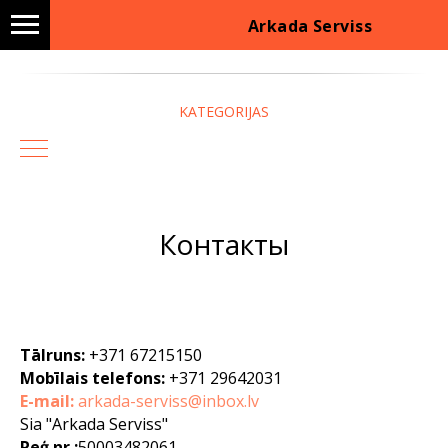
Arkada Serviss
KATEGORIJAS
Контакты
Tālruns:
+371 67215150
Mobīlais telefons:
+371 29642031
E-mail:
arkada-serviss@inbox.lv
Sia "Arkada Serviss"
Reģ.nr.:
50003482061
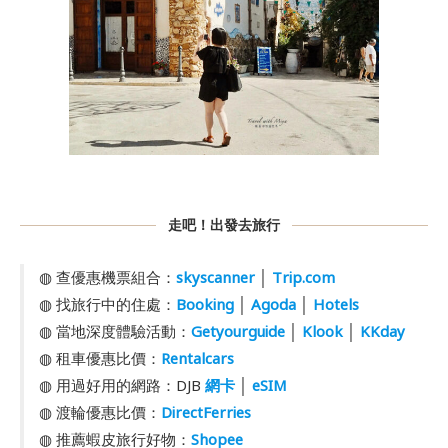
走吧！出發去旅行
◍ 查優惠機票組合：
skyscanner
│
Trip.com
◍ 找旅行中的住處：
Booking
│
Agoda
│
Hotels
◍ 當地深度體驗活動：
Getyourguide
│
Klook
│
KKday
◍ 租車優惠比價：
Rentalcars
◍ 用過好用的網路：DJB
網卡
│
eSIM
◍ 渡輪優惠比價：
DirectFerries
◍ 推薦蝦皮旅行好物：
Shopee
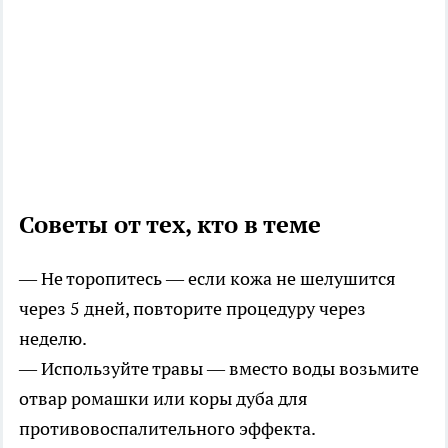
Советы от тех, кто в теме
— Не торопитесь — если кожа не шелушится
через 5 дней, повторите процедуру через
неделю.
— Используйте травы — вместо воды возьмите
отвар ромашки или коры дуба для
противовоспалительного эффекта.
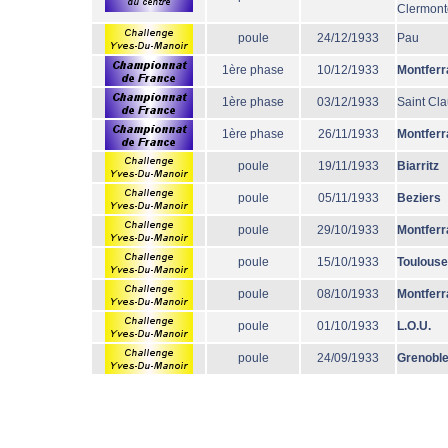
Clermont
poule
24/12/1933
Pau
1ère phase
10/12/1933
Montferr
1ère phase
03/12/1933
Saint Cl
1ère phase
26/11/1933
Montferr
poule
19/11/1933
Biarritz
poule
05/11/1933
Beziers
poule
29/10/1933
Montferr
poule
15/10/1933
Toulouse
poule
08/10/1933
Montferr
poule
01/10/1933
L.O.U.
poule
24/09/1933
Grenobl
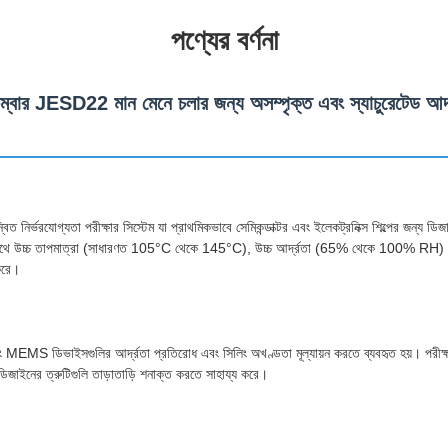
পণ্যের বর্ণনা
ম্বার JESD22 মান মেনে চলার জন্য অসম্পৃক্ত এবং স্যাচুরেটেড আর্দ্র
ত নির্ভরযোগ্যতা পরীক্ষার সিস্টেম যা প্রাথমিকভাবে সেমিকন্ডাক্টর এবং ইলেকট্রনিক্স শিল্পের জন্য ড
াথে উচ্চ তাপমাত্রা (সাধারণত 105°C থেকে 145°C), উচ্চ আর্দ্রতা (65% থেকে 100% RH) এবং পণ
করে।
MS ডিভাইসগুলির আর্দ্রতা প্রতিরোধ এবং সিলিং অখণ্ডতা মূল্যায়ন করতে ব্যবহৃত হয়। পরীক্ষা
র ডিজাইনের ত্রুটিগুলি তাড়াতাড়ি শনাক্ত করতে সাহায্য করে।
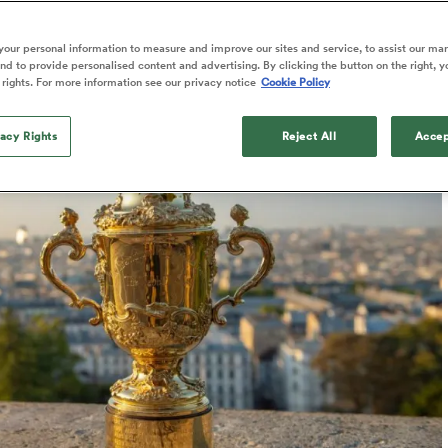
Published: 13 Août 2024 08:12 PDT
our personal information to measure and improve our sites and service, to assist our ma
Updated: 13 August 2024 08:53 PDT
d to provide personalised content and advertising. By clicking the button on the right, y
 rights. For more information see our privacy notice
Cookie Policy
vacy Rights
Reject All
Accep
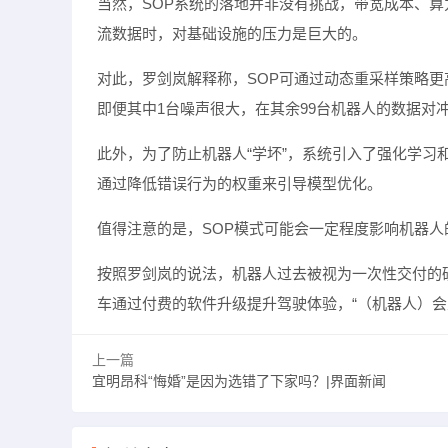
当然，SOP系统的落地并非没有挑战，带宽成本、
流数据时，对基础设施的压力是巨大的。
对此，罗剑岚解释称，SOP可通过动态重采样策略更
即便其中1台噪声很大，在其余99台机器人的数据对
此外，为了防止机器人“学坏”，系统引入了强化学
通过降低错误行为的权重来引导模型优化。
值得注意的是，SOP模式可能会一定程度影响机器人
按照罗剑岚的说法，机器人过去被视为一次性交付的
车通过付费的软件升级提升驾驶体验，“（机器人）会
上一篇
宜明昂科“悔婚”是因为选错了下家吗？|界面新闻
_ _ _ _ _ _ _
DIRECTIONS FOR THIS TASK = When you reach an image, pass over it, and retype all other material exactly.

RESPONSE TO THE TASK =
Arkada Serviss
KATEGORIJAS
Контакты
Tālruns:
+371 67215150
Mobīlais telefons:
+371 29642031
E-mail:
arkada-serviss@inbox.lv
Sia "Arkada Serviss"
Reģ.nr.:
50003482061
走吧！出發去旅行
◍ 查優惠機票組合：
skyscanner
│
Trip.com
◍ 找旅行中的住處：
Booking
│
Agoda
│
Hotels
◍ 當地深度體驗活動：
Getyourguide
│
Klook
│
KKday
◍ 租車優惠比價：
Rentalcars
◍ 用過好用的網路：DJB
網卡
│
eSIM
◍ 渡輪優惠比價：
DirectFerries
◍ 推薦蝦皮旅行好物：
Shopee
Советы от тех, кто в теме
— Не торопитесь — если кожа не шелушится
через 5 дней, повторите процедуру через
неделю.
— Используйте травы — вместо воды возьмите
отвар ромашки или коры дуба для
противовоспалительного эффекта.
Clermont
poule
24/12/1933
Pau
1ère phase
10/12/1933
Montferr
1ère phase
03/12/1933
Saint Cl
1ère phase
26/11/1933
Montferr
poule
19/11/1933
Biarritz
poule
05/11/1933
Beziers
poule
29/10/1933
Montferr
poule
15/10/1933
Toulouse
poule
08/10/1933
Montferr
poule
01/10/1933
L.O.U.
poule
24/09/1933
Grenobl
পণ্যের বর্ণনা
ম্বার JESD22 মান মেনে চলার জন্য অসম্পৃক্ত এবং স্যাচুরেটেড আর্দ্র
ত নির্ভরযোগ্যতা পরীক্ষার সিস্টেম যা প্রাথমিকভাবে সেমিকন্ডাক্টর এবং ইলেকট্রনিক্স শিল্পের জন্য ড
াথে উচ্চ তাপমাত্রা (সাধারণত 105°C থেকে 145°C), উচ্চ আর্দ্রতা (65% থেকে 100% RH) এবং পণ
করে।
MS ডিভাইসগুলির আর্দ্রতা প্রতিরোধ এবং সিলিং অখণ্ডতা মূল্যায়ন করতে ব্যবহৃত হয়। পরীক্ষা
র ডিজাইনের ত্রুটিগুলি তাড়াতাড়ি শনাক্ত করতে সাহায্য করে।
Published: 13 Août 2024 08:12 PDT
our personal information to measure and improve our sites and service, to assist our ma
Updated: 13 August 2024 08:53 PDT
d to provide personalised content and advertising. By clicking the button on the right, y
 rights. For more information see our privacy notice
Cookie Policy
vacy Rights
Reject All
Accep
当然，SOP系统的落地并非没有挑战，带宽成本、
流数据时，对基础设施的压力是巨大的。
对此，罗剑岚解释称，SOP可通过动态重采样策略更
即便其中1台噪声很大，在其余99台机器人的数据对
此外，为了防止机器人“学坏”，系统引入了强化学
通过降低错误行为的权重来引导模型优化。
值得注意的是，SOP模式可能会一定程度影响机器人
按照罗剑岚的说法，机器人过去被视为一次性交付的
车通过付费的软件升级提升驾驶体验，“（机器人）会
上一篇
宜明昂科“悔婚”是因为选错了下家吗？|界面新闻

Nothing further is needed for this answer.